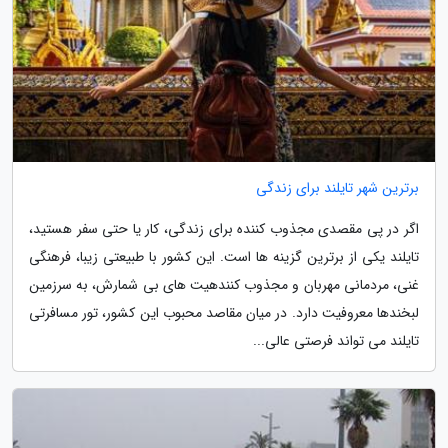
برترین شهر تایلند برای زندگی
اگر در پی مقصدی مجذوب کننده برای زندگی، کار یا حتی سفر هستید،
تایلند یکی از برترین گزینه ها است. این کشور با طبیعتی زیبا، فرهنگی
غنی، مردمانی مهربان و مجذوب کنندهیت های بی شمارش، به سرزمین
لبخندها معروفیت دارد. در میان مقاصد محبوب این کشور، تور مسافرتی
تایلند می تواند فرصتی عالی...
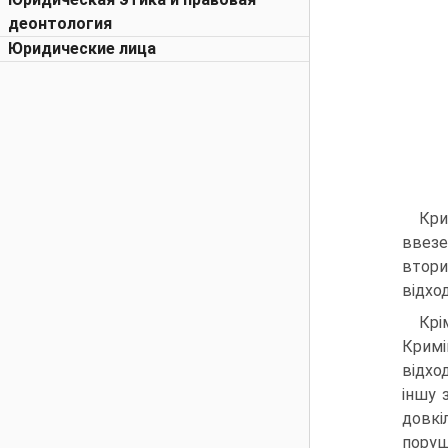
деонтология
Юридические лица
Кри
ввезе
втори
відхо
Крі
Кримі
відхо
іншу 
довкі
поруш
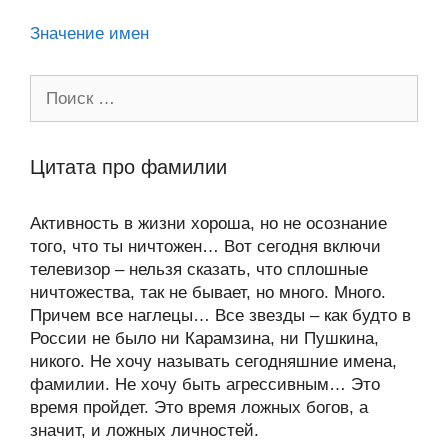
ki
Значение имен
Поиск:
Цитата про фамилии
Активность в жизни хороша, но не осознание
того, что ты ничтожен… Вот сегодня включи
телевизор – нельзя сказать, что сплошные
ничтожества, так не бывает, но много. Много.
Причем все наглецы… Все звезды – как будто в
России не было ни Карамзина, ни Пушкина,
никого. Не хочу называть сегодняшние имена,
фамилии. Не хочу быть агрессивным… Это
время пройдет. Это время ложных богов, а
значит, и ложных личностей.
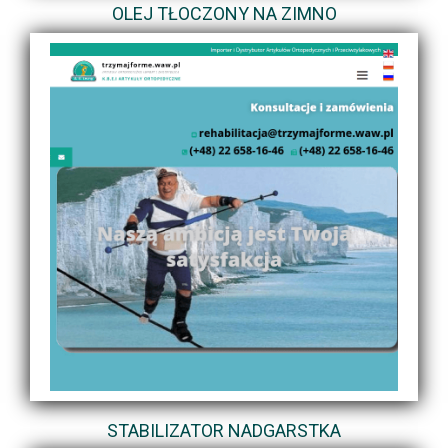
OLEJ TŁOCZONY NA ZIMNO
STABILIZATOR NADGARSTKA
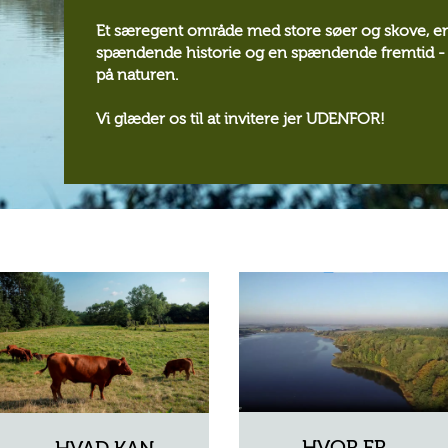
Et særegent område med store søer og skove, e
spændende historie og en spændende fremtid - 
på naturen.
Vi glæder os til at invitere jer UDENFOR!
HVOR ER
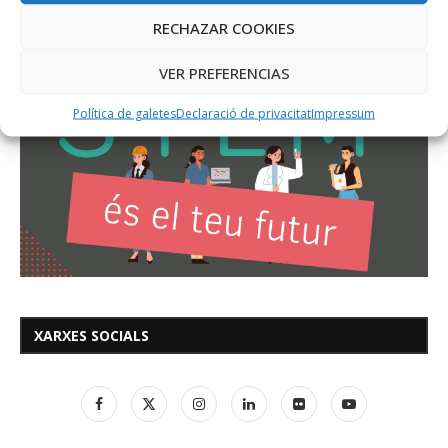
RECHAZAR COOKIES
VER PREFERENCIAS
Política de galetes
Declaració de privacitat
Impressum
XARXES SOCIALS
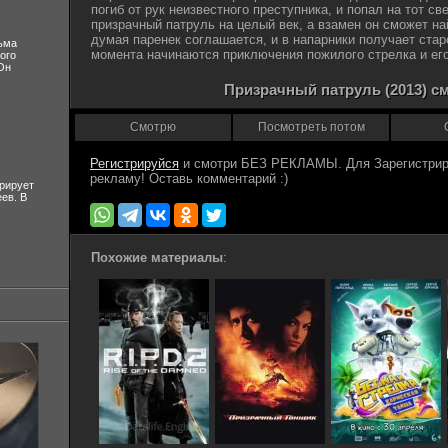
погиб от рук неизвестного преступника, и попал на тот св
призрачный патруль на целый век, а взамен он сможет на
думая паренек соглашается, и в напарники получает стар
ьма
момента начинаются приключения пожилого стрелка и ег
ого
Он
Призрачный патруль (2013) с
Смотрю
Посмотреть потом
Регистрируйся
рирует
ев. В
Похожие материалы
:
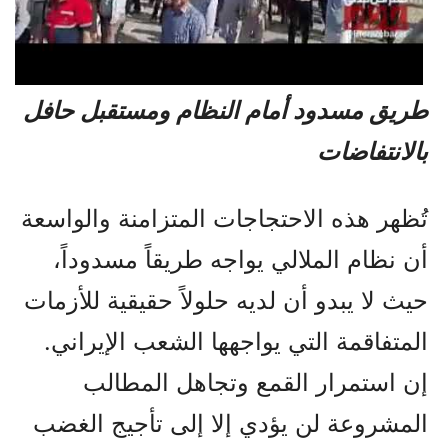
طريق مسدود أمام النظام ومستقبل حافل
بالانتفاضات
تُظهر هذه الاحتجاجات المتزامنة والواسعة
أن نظام الملالي يواجه طريقاً مسدوداً،
حيث لا يبدو أن لديه حلولاً حقيقية للأزمات
المتفاقمة التي يواجهها الشعب الإيراني.
إن استمرار القمع وتجاهل المطالب
المشروعة لن يؤدي إلا إلى تأجيج الغضب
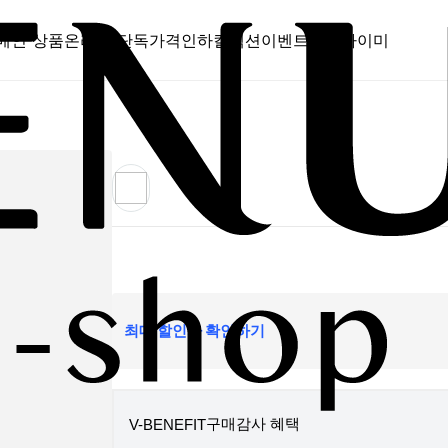
메인 상품
온라인 단독
가격인하
컬렉션
이벤트
스캔바이미
최대 할인가 확인하기
구매감사 혜택
V-BENEFIT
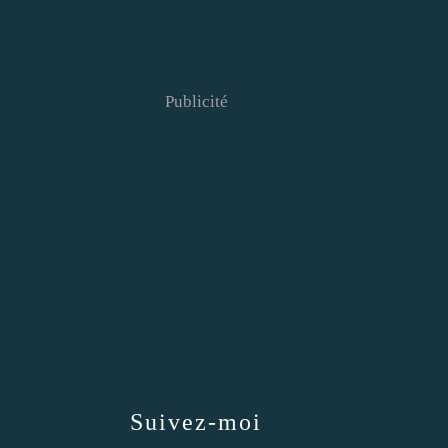
Publicité
Suivez-moi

- PROBLEM DESCRIPTION:
All lines holding the word "фамилии" must be found in the listing and copied.

- PROBLEM SOLUTION:
Цитата про фамилии
фамилии. Не хочу быть агрессивным… Это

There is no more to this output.